Given "[t]he strong presumption against removal jurisdiction" and in favor of remand, the court holds that defendant has not shown, by a preponderance of the evidence, that the amount in controversy exceeds the jurisdictional minimum of more than $75,000. The court therefore lacks diversity jurisdiction to hear this case.
*1202 V. ORDER
For the foregoing reasons, plaintiff's motion to remand is GRANTED. IT IS FURTHER ORDERED that plaintiff's request for costs and attorney fees as sanctions is DENIED.
IT IS SO ORDERED.NOTES
 The parties do not dispute diversity.
 Some cases have remanded an action to state court after the plaintiff voluntarily stipulated that he would not seek damages above the jurisdictional amount, or have refused to remand after the plaintiff freely conceded that damages would exceed $75,000. However, as noted in Valle, supra., it would be unfair to give defendants a strategic advantage by being able to force plaintiffs to make a choice between stipulating against their future remedies and remaining in federal court.
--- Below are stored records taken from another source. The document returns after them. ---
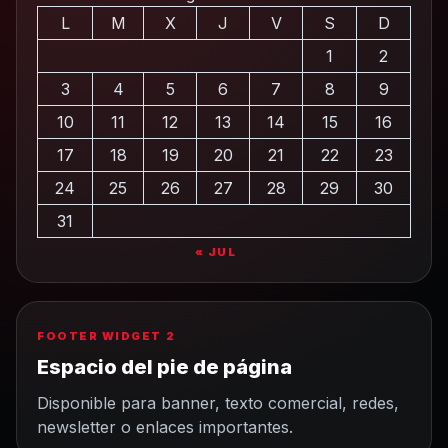
L
M
X
J
V
S
D
1
2
3
4
5
6
7
8
9
10
11
12
13
14
15
16
17
18
19
20
21
22
23
24
25
26
27
28
29
30
31
« JUL
FOOTER WIDGET 2
Espacio del pie de página
Disponible para banner, texto comercial, redes,
newsletter o enlaces importantes.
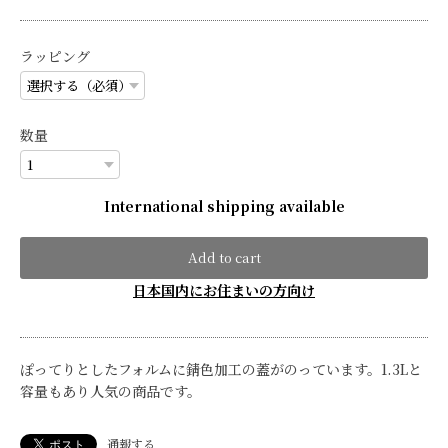
ラッピング
数量
International shipping available
Add to cart
日本国内にお住まいの方向け
ぽってりとしたフォルムに錆色加工の蓋がのっています。1.3Lと
容量もあり人気の商品です。
通報する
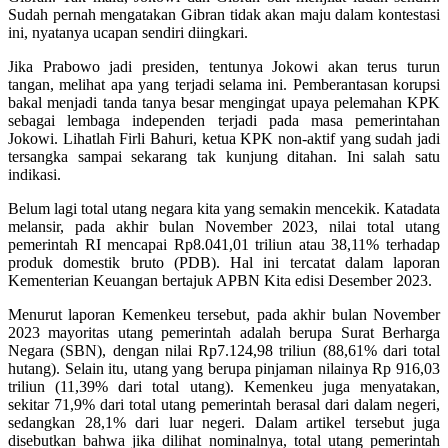
Sudah pernah mengatakan Gibran tidak akan maju dalam kontestasi
ini, nyatanya ucapan sendiri diingkari.
Jika Prabowo jadi presiden, tentunya Jokowi akan terus turun
tangan, melihat apa yang terjadi selama ini. Pemberantasan korupsi
bakal menjadi tanda tanya besar mengingat upaya pelemahan KPK
sebagai lembaga independen terjadi pada masa pemerintahan
Jokowi. Lihatlah Firli Bahuri, ketua KPK non-aktif yang sudah jadi
tersangka sampai sekarang tak kunjung ditahan. Ini salah satu
indikasi.
Belum lagi total utang negara kita yang semakin mencekik. Katadata
melansir, pada akhir bulan November 2023, nilai total utang
pemerintah RI mencapai Rp8.041,01 triliun atau 38,11% terhadap
produk domestik bruto (PDB). Hal ini tercatat dalam laporan
Kementerian Keuangan bertajuk APBN Kita edisi Desember 2023.
Menurut laporan Kemenkeu tersebut, pada akhir bulan November
2023 mayoritas utang pemerintah adalah berupa Surat Berharga
Negara (SBN), dengan nilai Rp7.124,98 triliun (88,61% dari total
hutang). Selain itu, utang yang berupa pinjaman nilainya Rp 916,03
triliun (11,39% dari total utang). Kemenkeu juga menyatakan,
sekitar 71,9% dari total utang pemerintah berasal dari dalam negeri,
sedangkan 28,1% dari luar negeri. Dalam artikel tersebut juga
disebutkan bahwa jika dilihat nominalnya, total utang pemerintah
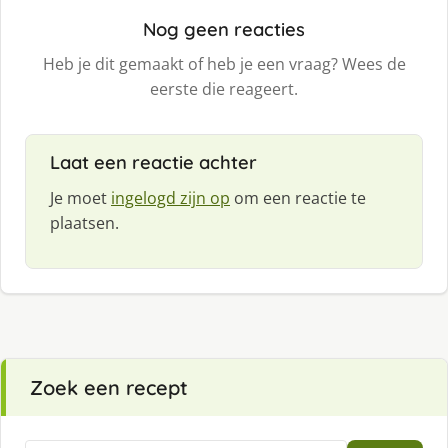
Nog geen reacties
Heb je dit gemaakt of heb je een vraag? Wees de
eerste die reageert.
Laat een reactie achter
Je moet
ingelogd zijn op
om een reactie te
plaatsen.
Zoek een recept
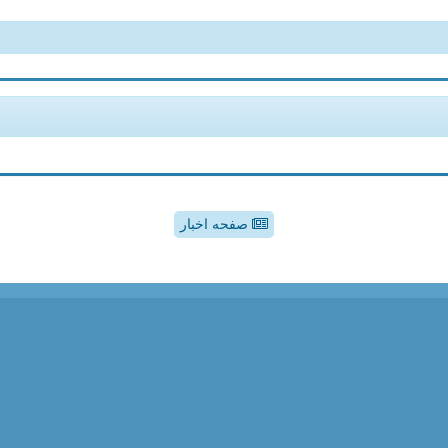
صفحه اخبار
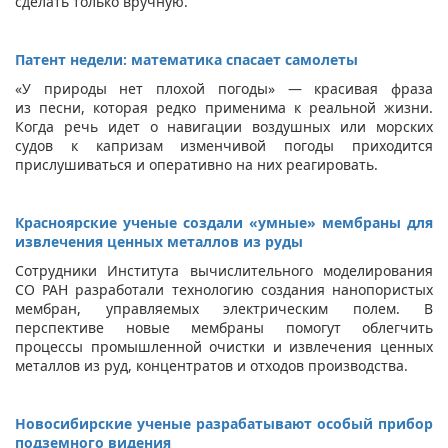
сделать только вручную.
Патент недели: математика спасает самолеты
«У природы нет плохой погоды» — красивая фраза
из песни, которая редко применима к реальной жизни.
Когда речь идет о навигации воздушных или морских
судов к капризам изменчивой погоды приходится
прислушиваться и оперативно на них реагировать.
Красноярские ученые создали «умные» мембраны для
извлечения ценных металлов из руды
Сотрудники Института вычислительного моделирования
СО РАН разработали технологию создания нанопористых
мембран, управляемых электрическим полем. В
перспективе новые мембраны помогут облегчить
процессы промышленной очистки и извлечения ценных
металлов из руд, концентратов и отходов производства.
Новосибирские ученые разрабатывают особый прибор
подземного видения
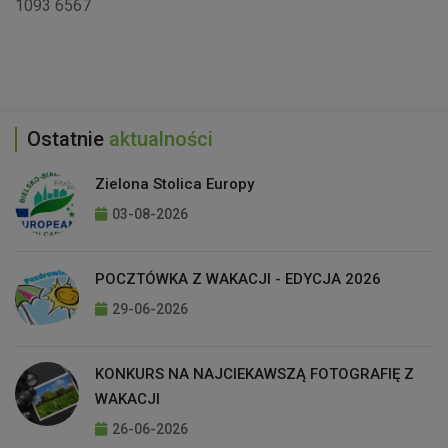
1093 6567
Ostatnie
aktualności
Zielona Stolica Europy
03-08-2026
POCZTÓWKA Z WAKACJI - EDYCJA 2026
29-06-2026
KONKURS NA NAJCIEKAWSZĄ FOTOGRAFIĘ Z
WAKACJI
26-06-2026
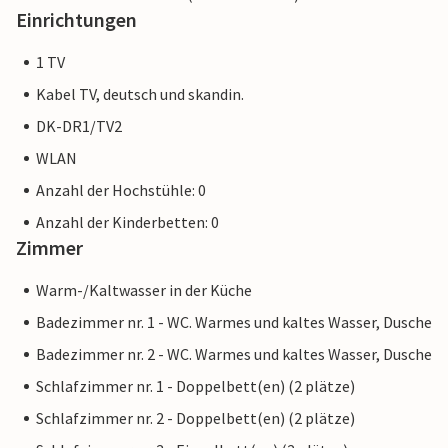
Einrichtungen
1 TV
Kabel TV, deutsch und skandin.
DK-DR1/TV2
WLAN
Anzahl der Hochstühle: 0
Anzahl der Kinderbetten: 0
Zimmer
Warm-/Kaltwasser in der Küche
Badezimmer nr. 1 - WC. Warmes und kaltes Wasser, Dusche
Badezimmer nr. 2 - WC. Warmes und kaltes Wasser, Dusche
Schlafzimmer nr. 1 - Doppelbett(en) (2 plätze)
Schlafzimmer nr. 2 - Doppelbett(en) (2 plätze)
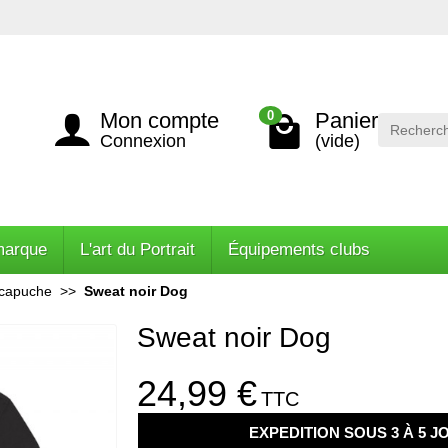
Mon compte
Panier
0
Connexion
(vide)
marque
L'art du Portrait
Équipements clubs
 capuche
Sweat noir Dog
Sweat noir Dog
24,99 €
TTC
EXPEDITION SOUS 3 À 5 J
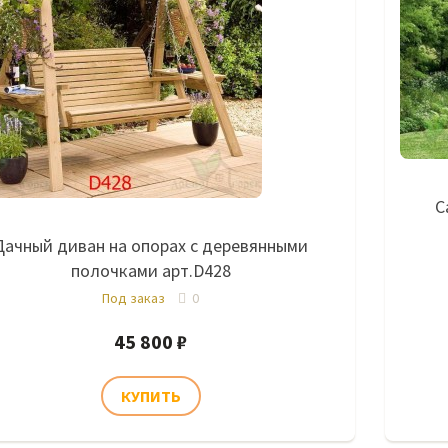
С
Дачный диван на опорах с деревянными
полочками арт.D428
Под заказ
0
45 800 ₽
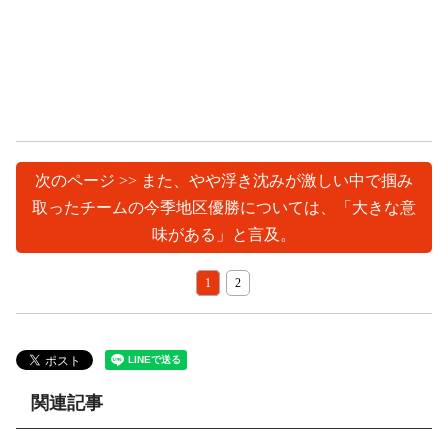
次のページ >> また、やや浮き沈みが激しい中で掴み
取ったチームの今季地区優勝については、「大きな意
味がある」と言及。
1
2
関連記事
Moreover, plaintiff's offer to settle the action for $74,000 equally suggests that plaintiff values its claim as below the jurisdictional minimum.
 While plaintiff's failure to provide promised documentation of attorney's fees after it promised to do so appears to be unreasonable, defendant cites no case permitting a court to invoke jurisdiction as an evidentiary sanction.
 Defendant's reliance upon Davenport v. Mutual Benefit Health & Accident Ass'n, 325 F.2d 785, (9th Cir.1963), for the contention that it need only demonstrate that punitive damages are available as a matter of law and that the complaint alleges that the injury was done maliciously so as to support punitive damages to support its burden of showing the amount in controversy exceeds $75,000 is misplaced. Davenport involved a complaint that was initially filed in federal court by the plaintiff, and it is well established that a different standard applies to such cases in determining whether jurisdiction is appropriate. Sanchez, supra.
 Gaus v. Miles, Inc., 980 F.2d 564, 566 (9th Cir.1992).